Si les grands traits de l’invasion mongole du Japon sont respectés par Cothias, parfois d’assez près, il n’en reste pas moins qu’une fidélité trop grande à la réalité historique aurait affadi le récit et fait baisser la tension dramatique. En effet, dans la réalité, les Mongols ont éprouvé des difficultés à débarquer au Japon, et ont subi plusieurs revers, en dépit de la spectaculaire infériorité numérique des Japonais. Les combats de Hôjô Tokimune contre les Mongols n’apparaissent pas, non plus que les contre-attaques navales japonaises.

Or, il s’agit de tenir le lecteur en haleine, en accentuant le sentiment de situation désespérée pour les Japonais (planche 42). Sentiment nécessaire pour justifier les choix éthiques de Tchen Qin, qui veut sauver le Japon en combattant avant de retrouver Mara et son fils. Comme pour rendre plus prestigieuses les aventures narrées, Cothias met en vedette le personnage de Marco Polo, qui combat du côté des Mongols (planches 5 et 12), et va même jusqu’à entamer un duel avec Tchen Qin, duel qui tourne court (planches 38-39), et permet donc d’ouvrir des perspectives vers une évolution future des relations entre les deux personnages. Même Marco Polo se met à réciter les devoirs du samouraï (planches 39-40). Il sait tout, ce mec.

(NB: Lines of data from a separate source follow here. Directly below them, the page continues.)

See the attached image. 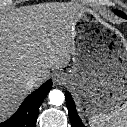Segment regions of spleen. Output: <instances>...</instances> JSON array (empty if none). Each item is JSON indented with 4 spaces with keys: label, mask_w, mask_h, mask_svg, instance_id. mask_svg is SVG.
Listing matches in <instances>:
<instances>
[{
    "label": "spleen",
    "mask_w": 127,
    "mask_h": 127,
    "mask_svg": "<svg viewBox=\"0 0 127 127\" xmlns=\"http://www.w3.org/2000/svg\"><path fill=\"white\" fill-rule=\"evenodd\" d=\"M89 124L90 127H127V101L109 113L92 115Z\"/></svg>",
    "instance_id": "3e777b00"
}]
</instances>
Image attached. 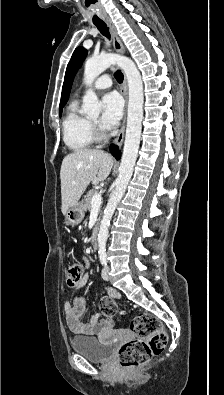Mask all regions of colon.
Segmentation results:
<instances>
[{"instance_id":"colon-1","label":"colon","mask_w":224,"mask_h":395,"mask_svg":"<svg viewBox=\"0 0 224 395\" xmlns=\"http://www.w3.org/2000/svg\"><path fill=\"white\" fill-rule=\"evenodd\" d=\"M67 278L71 284H76L82 275L81 267L72 263L67 267ZM103 314L122 319L123 313L118 305L109 297H103L99 302ZM131 329L135 338L123 344L118 350L120 366L126 370L138 368L165 349L167 333L162 323L149 313H141L134 317Z\"/></svg>"}]
</instances>
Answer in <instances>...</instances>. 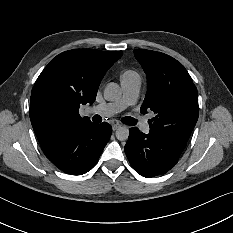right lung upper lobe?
Returning a JSON list of instances; mask_svg holds the SVG:
<instances>
[{
    "label": "right lung upper lobe",
    "mask_w": 233,
    "mask_h": 233,
    "mask_svg": "<svg viewBox=\"0 0 233 233\" xmlns=\"http://www.w3.org/2000/svg\"><path fill=\"white\" fill-rule=\"evenodd\" d=\"M122 54L74 49L51 60L31 94L30 120L39 142L91 123L88 117L79 115L80 105L95 101L103 76Z\"/></svg>",
    "instance_id": "cb5924a9"
}]
</instances>
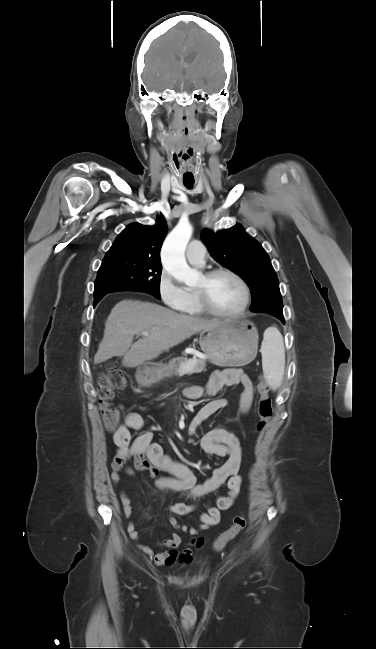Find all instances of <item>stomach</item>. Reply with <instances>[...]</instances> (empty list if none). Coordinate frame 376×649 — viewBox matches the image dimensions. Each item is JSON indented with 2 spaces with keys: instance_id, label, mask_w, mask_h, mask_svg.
Returning <instances> with one entry per match:
<instances>
[{
  "instance_id": "0dacf381",
  "label": "stomach",
  "mask_w": 376,
  "mask_h": 649,
  "mask_svg": "<svg viewBox=\"0 0 376 649\" xmlns=\"http://www.w3.org/2000/svg\"><path fill=\"white\" fill-rule=\"evenodd\" d=\"M199 344L208 359L221 367L242 366L251 362L257 352L258 333L248 321H226L219 326L201 331ZM177 362L172 360L167 366L173 373ZM163 371L160 366L144 367L141 383L151 384L160 379Z\"/></svg>"
}]
</instances>
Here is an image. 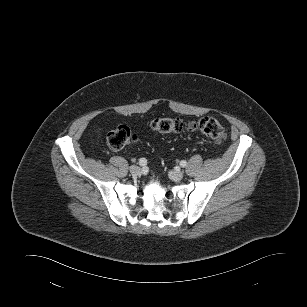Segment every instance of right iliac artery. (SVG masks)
<instances>
[{
	"instance_id": "obj_1",
	"label": "right iliac artery",
	"mask_w": 307,
	"mask_h": 307,
	"mask_svg": "<svg viewBox=\"0 0 307 307\" xmlns=\"http://www.w3.org/2000/svg\"><path fill=\"white\" fill-rule=\"evenodd\" d=\"M139 165H140V166H145V165H147V160H146L145 158H141V159L139 160Z\"/></svg>"
}]
</instances>
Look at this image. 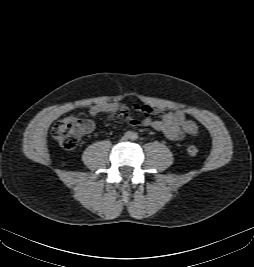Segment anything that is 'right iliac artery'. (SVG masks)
<instances>
[{"label": "right iliac artery", "mask_w": 254, "mask_h": 267, "mask_svg": "<svg viewBox=\"0 0 254 267\" xmlns=\"http://www.w3.org/2000/svg\"><path fill=\"white\" fill-rule=\"evenodd\" d=\"M125 136L129 138L131 136V132L125 133Z\"/></svg>", "instance_id": "obj_1"}]
</instances>
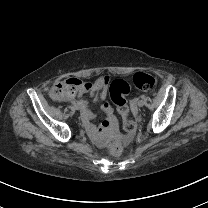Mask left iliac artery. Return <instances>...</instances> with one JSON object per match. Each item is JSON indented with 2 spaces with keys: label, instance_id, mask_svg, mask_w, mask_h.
I'll return each mask as SVG.
<instances>
[{
  "label": "left iliac artery",
  "instance_id": "44dca946",
  "mask_svg": "<svg viewBox=\"0 0 208 208\" xmlns=\"http://www.w3.org/2000/svg\"><path fill=\"white\" fill-rule=\"evenodd\" d=\"M141 98L144 99L145 98V95H141Z\"/></svg>",
  "mask_w": 208,
  "mask_h": 208
}]
</instances>
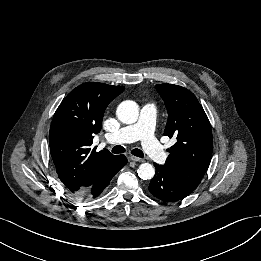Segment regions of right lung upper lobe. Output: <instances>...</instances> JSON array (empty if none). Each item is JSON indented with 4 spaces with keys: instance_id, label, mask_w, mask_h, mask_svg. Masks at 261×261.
I'll return each instance as SVG.
<instances>
[{
    "instance_id": "cb5924a9",
    "label": "right lung upper lobe",
    "mask_w": 261,
    "mask_h": 261,
    "mask_svg": "<svg viewBox=\"0 0 261 261\" xmlns=\"http://www.w3.org/2000/svg\"><path fill=\"white\" fill-rule=\"evenodd\" d=\"M124 91L123 86L87 82L72 90L56 110L49 132L50 152L59 179L68 191L78 194L91 186L100 169L114 155L92 148L101 130L108 104Z\"/></svg>"
}]
</instances>
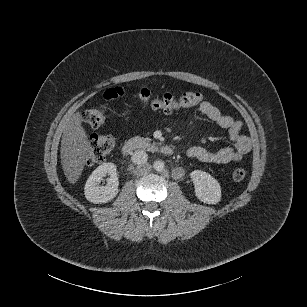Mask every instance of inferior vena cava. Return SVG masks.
Wrapping results in <instances>:
<instances>
[{
  "label": "inferior vena cava",
  "mask_w": 307,
  "mask_h": 307,
  "mask_svg": "<svg viewBox=\"0 0 307 307\" xmlns=\"http://www.w3.org/2000/svg\"><path fill=\"white\" fill-rule=\"evenodd\" d=\"M132 162L135 163V164H143V163H146L147 160H148V155L145 151L143 150H136L132 157Z\"/></svg>",
  "instance_id": "inferior-vena-cava-1"
}]
</instances>
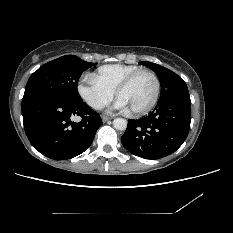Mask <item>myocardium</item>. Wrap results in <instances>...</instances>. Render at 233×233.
<instances>
[{
	"mask_svg": "<svg viewBox=\"0 0 233 233\" xmlns=\"http://www.w3.org/2000/svg\"><path fill=\"white\" fill-rule=\"evenodd\" d=\"M149 74L153 80H154V84H155V91H154V95H153V98L152 100L150 101V103L144 107V108H141V109H137V110H130L131 114L132 115H135V116H139V115H144V114H147L148 112H150L154 107L155 105L157 104V101L159 99V96H160V91H161V84H160V80L157 76V74L150 70V69H139L133 73H131L130 75H128L119 85L118 87L116 88L115 90V95L116 97H119L120 93L122 91H124L126 88H128L132 82L141 74Z\"/></svg>",
	"mask_w": 233,
	"mask_h": 233,
	"instance_id": "1",
	"label": "myocardium"
}]
</instances>
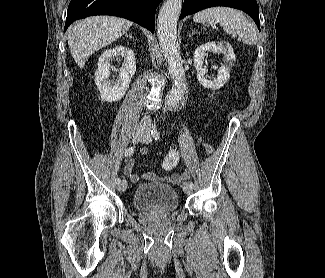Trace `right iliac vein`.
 <instances>
[{
	"instance_id": "right-iliac-vein-1",
	"label": "right iliac vein",
	"mask_w": 325,
	"mask_h": 278,
	"mask_svg": "<svg viewBox=\"0 0 325 278\" xmlns=\"http://www.w3.org/2000/svg\"><path fill=\"white\" fill-rule=\"evenodd\" d=\"M144 134H145V130L143 128H141V127H138L134 131V133L132 135V141H133V143H137L143 137ZM117 188H118V190L120 192H124L126 190V188H127V181L126 180H122L118 184Z\"/></svg>"
}]
</instances>
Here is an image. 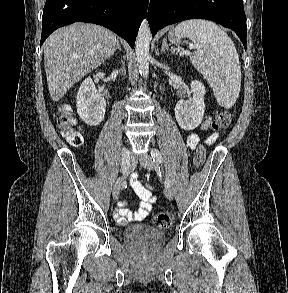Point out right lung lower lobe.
Here are the masks:
<instances>
[{
  "mask_svg": "<svg viewBox=\"0 0 288 293\" xmlns=\"http://www.w3.org/2000/svg\"><path fill=\"white\" fill-rule=\"evenodd\" d=\"M147 0H46L40 46L57 28L82 21L102 25L134 48Z\"/></svg>",
  "mask_w": 288,
  "mask_h": 293,
  "instance_id": "98d812e1",
  "label": "right lung lower lobe"
}]
</instances>
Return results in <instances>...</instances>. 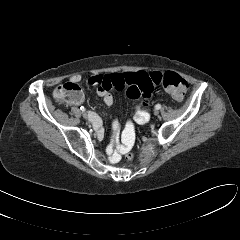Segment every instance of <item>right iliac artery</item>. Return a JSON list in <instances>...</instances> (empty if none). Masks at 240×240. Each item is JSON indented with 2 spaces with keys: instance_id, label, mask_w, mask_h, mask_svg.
<instances>
[{
  "instance_id": "obj_1",
  "label": "right iliac artery",
  "mask_w": 240,
  "mask_h": 240,
  "mask_svg": "<svg viewBox=\"0 0 240 240\" xmlns=\"http://www.w3.org/2000/svg\"><path fill=\"white\" fill-rule=\"evenodd\" d=\"M80 110H81L82 112H84V111H85V108H84L83 106H81V107H80Z\"/></svg>"
}]
</instances>
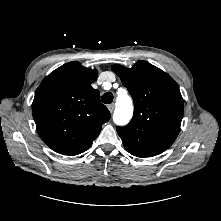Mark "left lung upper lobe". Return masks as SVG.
Returning a JSON list of instances; mask_svg holds the SVG:
<instances>
[{
	"instance_id": "left-lung-upper-lobe-1",
	"label": "left lung upper lobe",
	"mask_w": 221,
	"mask_h": 221,
	"mask_svg": "<svg viewBox=\"0 0 221 221\" xmlns=\"http://www.w3.org/2000/svg\"><path fill=\"white\" fill-rule=\"evenodd\" d=\"M134 100V115L125 127H117L125 149L137 157L156 156L177 138L184 104L177 83L146 61L132 68L112 66Z\"/></svg>"
}]
</instances>
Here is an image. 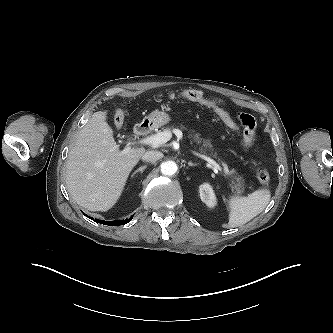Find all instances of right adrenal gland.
Instances as JSON below:
<instances>
[{
    "instance_id": "right-adrenal-gland-1",
    "label": "right adrenal gland",
    "mask_w": 333,
    "mask_h": 333,
    "mask_svg": "<svg viewBox=\"0 0 333 333\" xmlns=\"http://www.w3.org/2000/svg\"><path fill=\"white\" fill-rule=\"evenodd\" d=\"M147 168V165L141 166L140 168H138L137 170L134 171V173L132 174V178L135 176V174H137L138 172H140L141 174L143 173V171Z\"/></svg>"
}]
</instances>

Les méchants tournent un peu en rond : que restait-il à Cothias pour rendre le Général Tête-Noire, grand éplucheur de têtes, encore plus odieux ? L’envoyer trahir le Japon, bien sûr, en se mettant au service des Mongols ! On est un peu déçu par cette trahison ; non pas que l’on croie Tête-Noire très patriote, mais elle souligne une impuissance affichée et un manque d’élégance auxquels l’arrogance du personnage ne nous avait pas accoutumés ; la trahison a, bien sûr, pour objet de mettre la main sur Tchen Qin pour le faire souffrir le plus possible. Sauf que, peu de jours auparavant, Tête-Noire avait Tchen Qin entre ses mains et ne l’a même pas torturé ; pas très cohérent, tout ça. En plus, l’acte même de trahison, loin d’être d’une machiavélique complication (ce qui serait en harmonie avec la psychologie bien tordue du personnage), est d’une platitude déconcertante : Tête-Noire ouvre la porte d’un fort japonais, de nuit, aux Mongols qui s’y engouffrent (planche 10). Manque d’imagination ? Les motivations de Tête-Noire restent compliquées : s’il veut découper Tchen Qin en petits morceaux, c’est parce qu’il l’aime (planche 4). Rissolé avec de petits oignons ?

Pimiko bavarde de manière assez attendue avec Tchen Qin et Kaï, sans coup d’éclat spécial, cette fois. A peine peut-on relever que Tchen Qin fantasme sur Pimiko quand il fait l’amour avec Mara (planche 4), ce qui renforce l’ambiguïté de Tchen Qin et la perversion de sa relation avec ces deux femmes.

Côté Tchen Qin, le héros à double personnalité pépère / combattant valeureux, il ne se défait toujours pas de la contradiction entre les deux pôles de son identité, et prétend les résoudre en donnant la priorité à l’une ou à l’autre au gré des circonstances (Planche 3). Il paraît que le fils de Kubilaï Khan s’appelle aussi Tchen Qin (planche 2) ; nous voici bien avancés : cette superposition de noms cache-t-elle une intrigue romanesque, du style « prince perdu et retrouvé » ? Il ne semble pas. Pour le moment au moins, cette homonymie ne sert qu’à donner à Tchen Qin une sorte de droit d’entrée dans le monde mongol. On signale, d’ailleurs, que, dans la réalité, aucun fils du Kubilaï Khan ne s’appelle Tchen Qin, ni de près ni de loin... On est un peu surpris d’entendre Tchen Qin parler de « baptême » (planche 3), dans une société qui semble bien étrangère au christianisme. Par ailleurs, l’identité « Vent des Dieux » attribuée à Tchen Qin dans le Tome 5, est maintenant reportée sur le typhon qui clôt cet épisode. On comprend que de telles incohérences troublent un peu l’esprit de notre samouraï.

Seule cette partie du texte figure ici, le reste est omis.